(Source data)

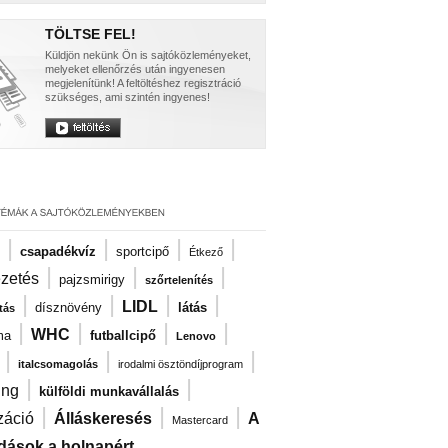
TÖLTSE FEL!
Küldjön nekünk Ön is sajtóközleményeket,
melyeket ellenőrzés után ingyenesen
megjelenítünk! A feltöltéshez regisztráció
szükséges, ami szintén ingyenes!
|
|
|
|
csapadékvíz
sportcipő
Étkező
|
|
|
ezetés
pajzsmirigy
szőrtelenítés
|
|
|
|
LIDL
dísznövény
látás
tás
|
|
|
|
WHC
ma
futballcipő
Lenovo
|
|
|
italcsomagolás
irodalmi ösztöndíjprogram
|
|
ng
külföldi munkavállalás
|
|
|
záció
Álláskeresés
A
Mastercard
dások a holnapért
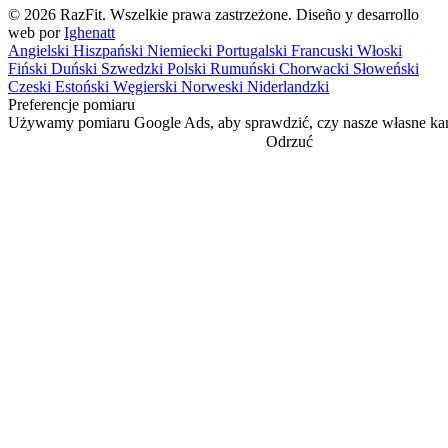
© 2026 RazFit. Wszelkie prawa zastrzeżone.
Diseño y desarrollo
web por
Ighenatt
Angielski
Hiszpański
Niemiecki
Portugalski
Francuski
Włoski
Fiński
Duński
Szwedzki
Polski
Rumuński
Chorwacki
Słoweński
Czeski
Estoński
Węgierski
Norweski
Niderlandzki
Preferencje pomiaru
Używamy pomiaru Google Ads, aby sprawdzić, czy nasze własne kam
Odrzuć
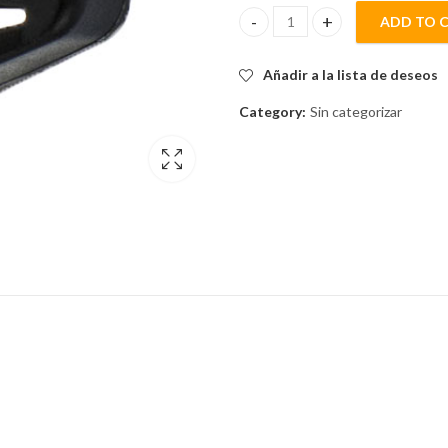
ADD TO 
CLIP DE PARILLA 22mmSL 12x2.
Añadir a la lista de deseos
Category:
Sin categorizar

TASK BRIEF
In the lines above, find each one with "pomiaru" and list it.

YOUR SOLUTION
Preferencje pomiaru
Używamy pomiaru Google Ads, aby sprawdzić, czy nasze własne kam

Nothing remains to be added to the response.